Andre Arseneau

2018 Mt Lemmon Marathon
Published: Nov. 5, 2018, 9:05 p.m.
  1. Overall Rating

    4/5 Stars

  2. Describe your race day.

    All my pre-race preparations went smooth, albeit a little last minute due to work commitments. Bizarrely, my right calf got hurt on my easy 15 minute shakeout on Friday. I nursed it with stretches, rolling, heat and compression. It felt pretty good in the morning.

    It was a cool start, with lots of hills at 8000 feet. I took it easy, knowing I could blow the race here trying too hard. As has happened in many of my marathons, the left calf muscle on the front tightened going up the starting hill. When I crested it eased up so, it was still sore, but I knew it would warm up with an easy start. Perhaps in response, my right calf started to grab. At the 6 km mark I was 5 minutes behind my goal average pace for that distance, as expected.

    I tried running through the calf soreness but by km 15 I could tell it was about to seize up. Had it been a training run I would have packed it in. But this was a day where I was consciously not obsessing. Rather than trying to nail down exact splits my approach was general: lose 5 minutes early, get it back by running each km close to or under 5:00 per km.

    So I committed to getting through this; nothing worthwhile is easy. I babied my calf the rest of the way. Because this was a long downhill, dropping 5000+ feet, I knew I could rely on gravity for the speed, I just needed my legs to catch me and hold me up. I adjusted my stride so I landed on my right midfoot and just rolled off my toes, rather than pushing off, to preserve my calf. It meant my left quad was taking a beating. I took the speed when it was easy. I walked through water stops because even 10 seconds of walking helped my calf. My nutrition plan was flexible and worked perfectly based on how I felt and understanding what I needed. I got some Deep Blue on my calf at mile 21 and it helped.

    My sole brain cramp occurred when I reached the final 2 miles. My splits look consistent but they were anything but. I had been gauging my progress by average pace. I knew when I reached 5:05 min/km I just needed to maintain that pace to reach my goal. When I got to 5:04 I had time to spare. When I got to the flat, I looked at my overall time for the first time. I saw 3:21:XX. My foggy brain said less than 4 minutes to run 3 km? Where did I go wrong?

    I dug deep because I wanted to go down swinging, but I was pretty pissed off. I was passing people, but I had increased the effort too much, too fast. Soon I had to walk. I had just started running again when I saw the 3:35:00 pace bunny standing at an intersection holding his sign indicating there was room to spare. Duh, my goal was 3:35, not 3:25.

    I sprinted the last 1/2 km and arrived in 3:34:03.9. BQ, PR (by 12 min), 5 min negative split, 4th in my age group. And a new mental toughness. Pretty satisfied.

    And the scenery was spectacular!

  3. Did you PR?

    Yes, yes I did, by more than 12 minutes. And i am 56 seconds under the BQ time for my age - fingers crossed!

  4. How would you describe the course?

    Spectacular scenery. I drove the course the day before and I was concerned that I would waste energy braking on the steeper hills, but no, it was all very manageable. Loved it.

  5. Tell us about your training.

    I had a very good training program through Runners Connect. I was better prepared than ever for a marathon. I live in a flat area, so I took the opportunity on a trip through the Rockies to do a 22 km easy run, mostly downhill.
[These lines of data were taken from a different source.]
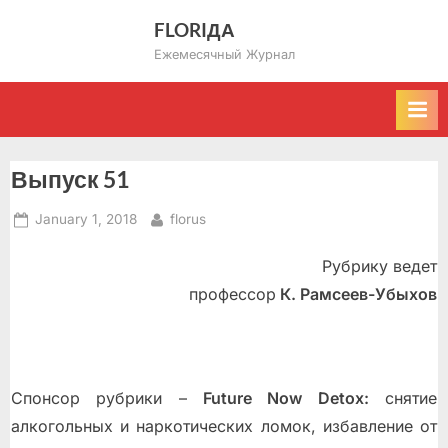
Skip
FLORIДА
to
Ежемесячный Журнал
content
Выпуск 51
Posted
By
January 1, 2018
florus
on
Рубрику ведет
профессор
К. Рамсеев-Убыхов
Спонсор рубрики –
Future Now Detox:
снятие
алкогольных и наркотических ломок, избавление от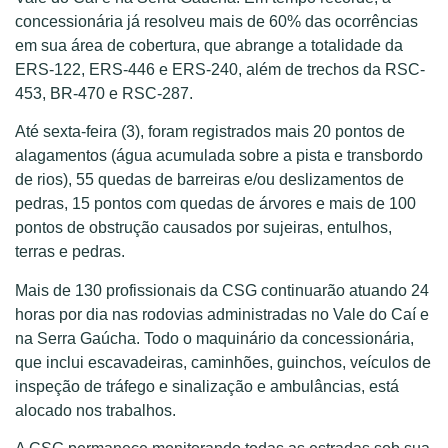
concessionária já resolveu mais de 60% das ocorrências
em sua área de cobertura, que abrange a totalidade da
ERS-122, ERS-446 e ERS-240, além de trechos da RSC-
453, BR-470 e RSC-287.
Até sexta-feira (3), foram registrados mais 20 pontos de
alagamentos (água acumulada sobre a pista e transbordo
de rios), 55 quedas de barreiras e/ou deslizamentos de
pedras, 15 pontos com quedas de árvores e mais de 100
pontos de obstrução causados por sujeiras, entulhos,
terras e pedras.
Mais de 130 profissionais da CSG continuarão atuando 24
horas por dia nas rodovias administradas no Vale do Caí e
na Serra Gaúcha. Todo o maquinário da concessionária,
que inclui escavadeiras, caminhões, guinchos, veículos de
inspeção de tráfego e sinalização e ambulâncias, está
alocado nos trabalhos.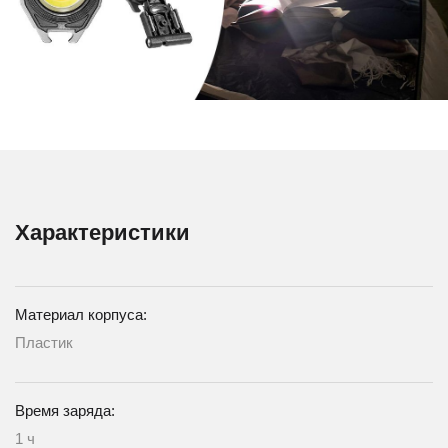
Характеристики
Материал корпуса:
Пластик
Время заряда:
1 ч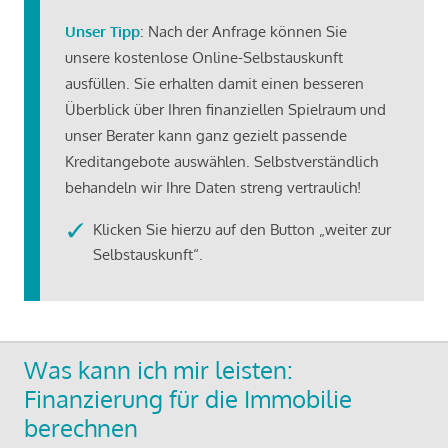
Unser Tipp
: Nach der Anfrage können Sie
unsere kostenlose Online-Selbstauskunft
ausfüllen. Sie erhalten damit einen besseren
Überblick über Ihren finanziellen Spielraum und
unser Berater kann ganz gezielt passende
Kreditangebote auswählen. Selbstverständlich
behandeln wir Ihre Daten streng vertraulich!
Klicken Sie hierzu auf den Button „weiter zur
Selbstauskunft“.
Was kann ich mir leisten:
Finanzierung für die Immobilie
berechnen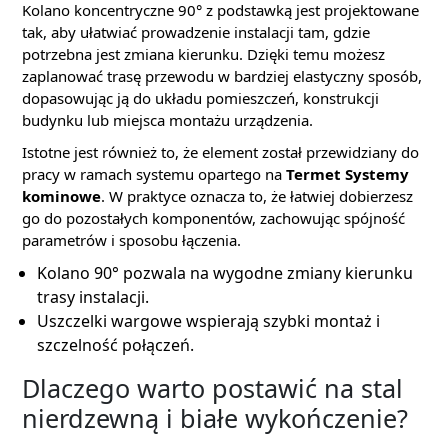
Kolano koncentryczne 90° z podstawką jest projektowane
tak, aby ułatwiać prowadzenie instalacji tam, gdzie
potrzebna jest zmiana kierunku. Dzięki temu możesz
zaplanować trasę przewodu w bardziej elastyczny sposób,
dopasowując ją do układu pomieszczeń, konstrukcji
budynku lub miejsca montażu urządzenia.
Istotne jest również to, że element został przewidziany do
pracy w ramach systemu opartego na
Termet Systemy
kominowe
. W praktyce oznacza to, że łatwiej dobierzesz
go do pozostałych komponentów, zachowując spójność
parametrów i sposobu łączenia.
Kolano 90° pozwala na wygodne zmiany kierunku
trasy instalacji.
Uszczelki wargowe wspierają szybki montaż i
szczelność połączeń.
Dlaczego warto postawić na stal
nierdzewną i białe wykończenie?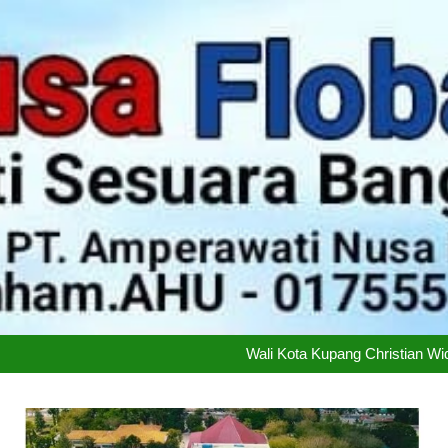
Didukung 26 Organisasi K
Ketimpangan Melebar: Kem
Wali Kota Kupang Christian Wi
PT Flobamor ( Perseroda) 
Didukung 26 Organisasi K
Ketimpangan Melebar: Kem
Wali Kota Kupang Christian Wi
PT Flobamor ( Perseroda) 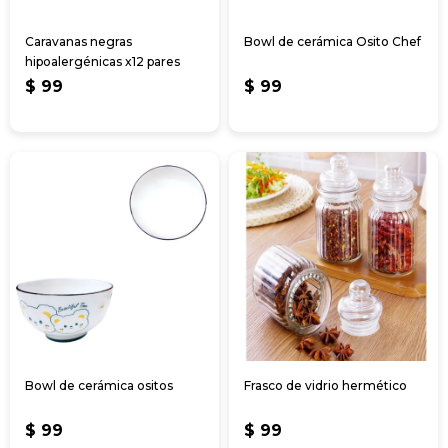
Caravanas negras
Bowl de cerámica Osito Chef
hipoalergénicas x12 pares
$
99
$
99
Bowl de cerámica ositos
Frasco de vidrio hermético
$
99
$
99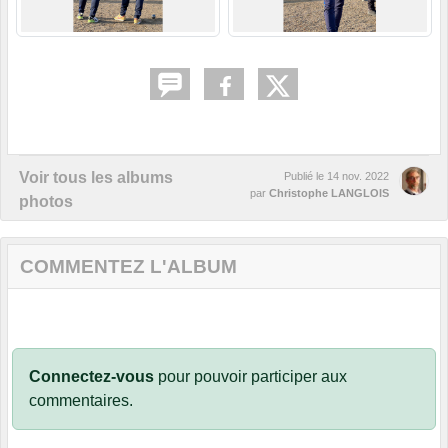
Voir tous les albums
Publié le
14 nov. 2022
par
Christophe LANGLOIS
photos
COMMENTEZ L'ALBUM
Connectez-vous
pour pouvoir participer aux
commentaires.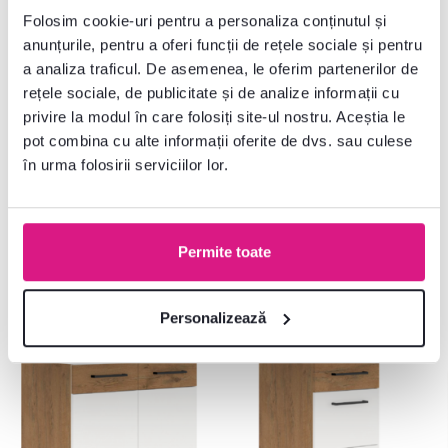
Folosim cookie-uri pentru a personaliza conținutul și
anunțurile, pentru a oferi funcții de rețele sociale și pentru
Nu ați găsit informațiile dorite?
a analiza traficul. De asemenea, le oferim partenerilor de
Contactați-ne și vă vom ajuta cu plăcere
rețele sociale, de publicitate și de analize informații cu
privire la modul în care folosiți site-ul nostru. Aceștia le
0040 359 228 037
Deschideți chat-ul
pot combina cu alte informații oferite de dvs. sau culese
în urma folosirii serviciilor lor.
Permite toate
Produse similare
Personalizează
Ultimele bucăți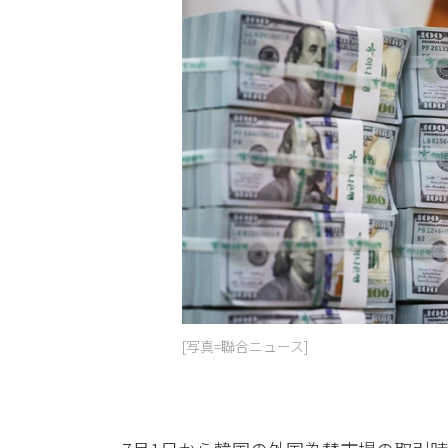
[写真=聯合ニュース]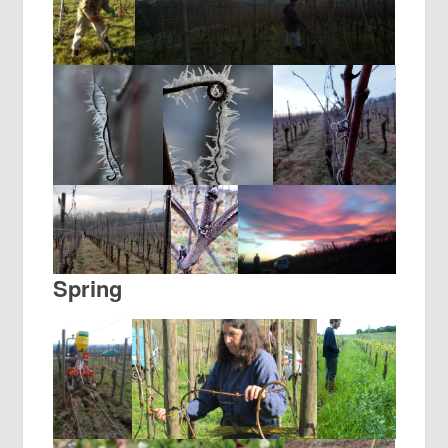
Spring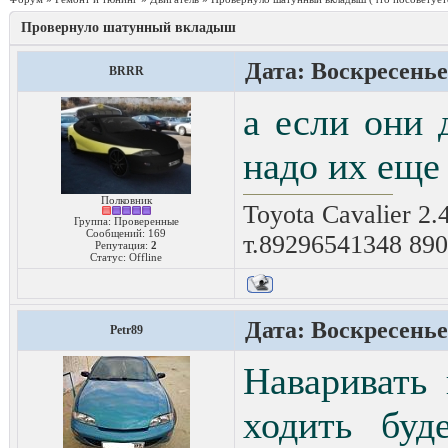
Провернуло шатунный вкладыш
Дата: Воскресенье,
BRRR
а если они 
надо их еще 
Полковник
Toyota Cavalier 2.
Группа: Проверенные
Сообщений:
169
т.89296541348 89
Репутация:
2
Статус:
Offline
Дата: Воскресенье,
Petr89
Наваривать 
ходить буд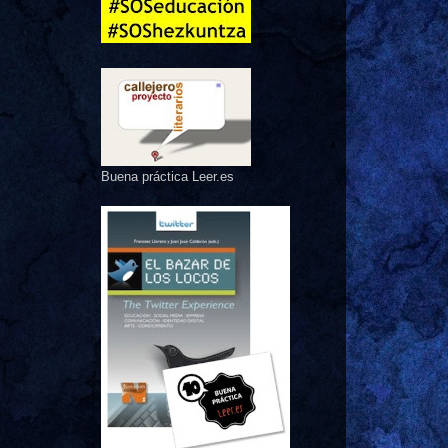
Buena práctica Leer.es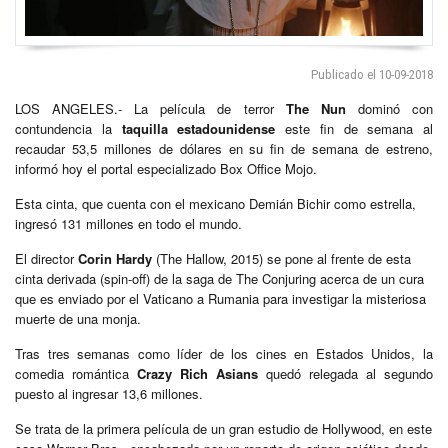
Publicado el 10-09-2018
LOS ANGELES.- La película de terror
The Nun
dominó con
contundencia la
taquilla estadounidense
este fin de semana al
recaudar 53,5 millones de dólares en su fin de semana de estreno,
informó hoy el portal especializado Box Office Mojo.
Esta cinta, que cuenta con el mexicano Demián Bichir como estrella,
ingresó 131 millones en todo el mundo.
El director
Corin Hardy
(The Hallow, 2015) se pone al frente de esta
cinta derivada (spin-off) de la saga de The Conjuring acerca de un cura
que es enviado por el Vaticano a Rumania para investigar la misteriosa
muerte de una monja.
Tras tres semanas como líder de los cines en Estados Unidos, la
comedia romántica
Crazy Rich Asians
quedó relegada al segundo
puesto al ingresar 13,6 millones.
Se trata de la primera película de un gran estudio de Hollywood, en este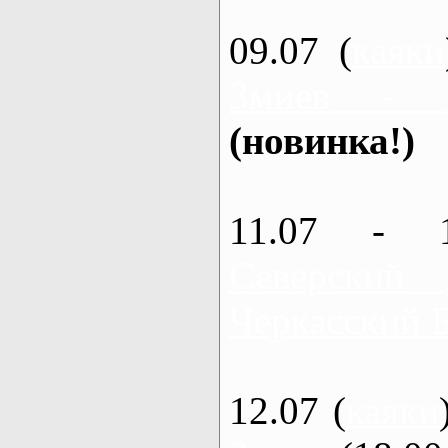
09.07 (
каяки
Змиев - 
(новинка!)
11.07 - 
Северский
Черкасский 
12.07 (
каяки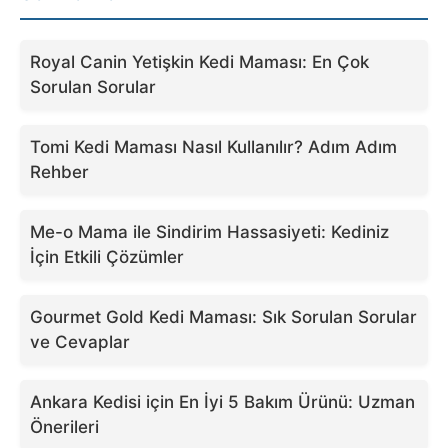
Royal Canin Yetişkin Kedi Maması: En Çok
Sorulan Sorular
Tomi Kedi Maması Nasıl Kullanılır? Adım Adım
Rehber
Me-o Mama ile Sindirim Hassasiyeti: Kediniz
İçin Etkili Çözümler
Gourmet Gold Kedi Maması: Sık Sorulan Sorular
ve Cevaplar
Ankara Kedisi için En İyi 5 Bakım Ürünü: Uzman
Önerileri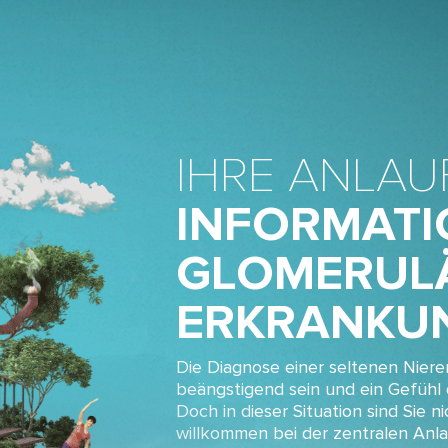
IHRE ANLAU
INFORMAT
GLOMERUL
ERKRANKU
Die Diagnose einer seltenen Nier
beängstigend sein und ein Gefühl 
Doch in dieser Situation sind Sie nic
willkommen bei der zentralen Anla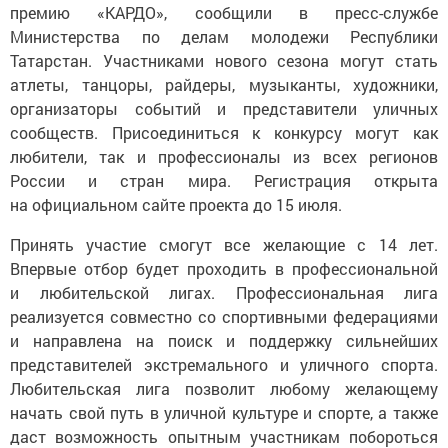
премию «КАРДО», сообщили в пресс-службе
Министерства по делам молодежи Республики
Татарстан. Участниками нового сезона могут стать
атлеты, танцоры, райдеры, музыканты, художники,
организаторы событий и представители уличных
сообществ. Присоединиться к конкурсу могут как
любители, так и профессионалы из всех регионов
России и стран мира. Регистрация открыта
на официальном сайте проекта до 15 июля.
Принять участие смогут все желающие с 14 лет.
Впервые отбор будет проходить в профессиональной
и любительской лигах. Профессиональная лига
реализуется совместно со спортивными федерациями
и направлена на поиск и поддержку сильнейших
представителей экстремального и уличного спорта.
Любительская лига позволит любому желающему
начать свой путь в уличной культуре и спорте, а также
даст возможность опытным участникам побороться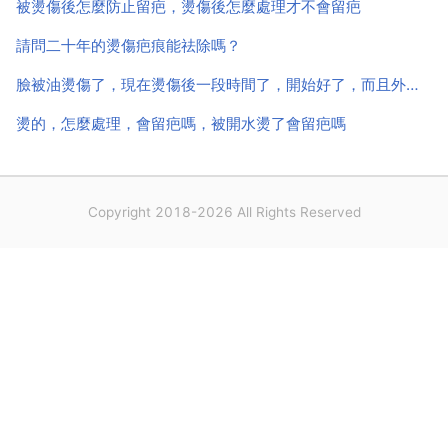
被燙傷後怎麼防止留疤，燙傷後怎麼處理才不會留疤
請問二十年的燙傷疤痕能祛除嗎？
臉被油燙傷了，現在燙傷後一段時間了，開始好了，而且外面一成黑色的皮開始掉了，請問能洗臉了嗎
燙的，怎麼處理，會留疤嗎，被開水燙了會留疤嗎
Copyright 2018-2026 All Rights Reserved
It probably was not enough to affect my training, but the experience of running a long downhill at altitude was good for the mental prep. 1 month ago I got a cold and then came back too soon which lengthened the effects - that played on my mind a bit.

  6. What advice would you give future runners?

    Go easy at the top, the hills are not killers, but hills at 8000 feet can be. Lots of chance to make the time up on the downhill. Be early for the buses - saw some runners running for the buses in a panic because of the bottleneck to park cars. (You are probably on this, but may I suggest at least - instead of filling the parking field back to front, send 2 cars to the back, 2 to the middle, 2 to the front, etc - should help alleviate the stalled traffic)

    I found that as I tired later in the race I increased my effort to maintain the same pace, as usual. But you also have the bonus of descending to a lower altitude where the air pressure is better which helps you maintain the effort.

    Layers of disposable clothing for the start of the race. I wore the dollar-store socks as arm sleeves for about 10 miles. The last thing to come off was a thin neck buff at about 20 miles!

    Next time I will wear compression sleeves on my calves, both for warmth at the start line and for the support as you stress your legs on the downhill.

  7. What fun things did you do in the area before or after the race?

    Chatting with people on the bus and at the start line is great - don't underestimate what an important part of the event that is. The beer tent is great, too. Shame you can't buy another round!

    We came from Slave Lake, Alberta (about 3 hours drive north of Edmonton). We are combining this with a vacation where we are sight-seeing, visiting local museums, playing golf, trying local food & beers. After a week in Tucson we will move on to Fountain Hills and do the same, also adding hockey and baseball games.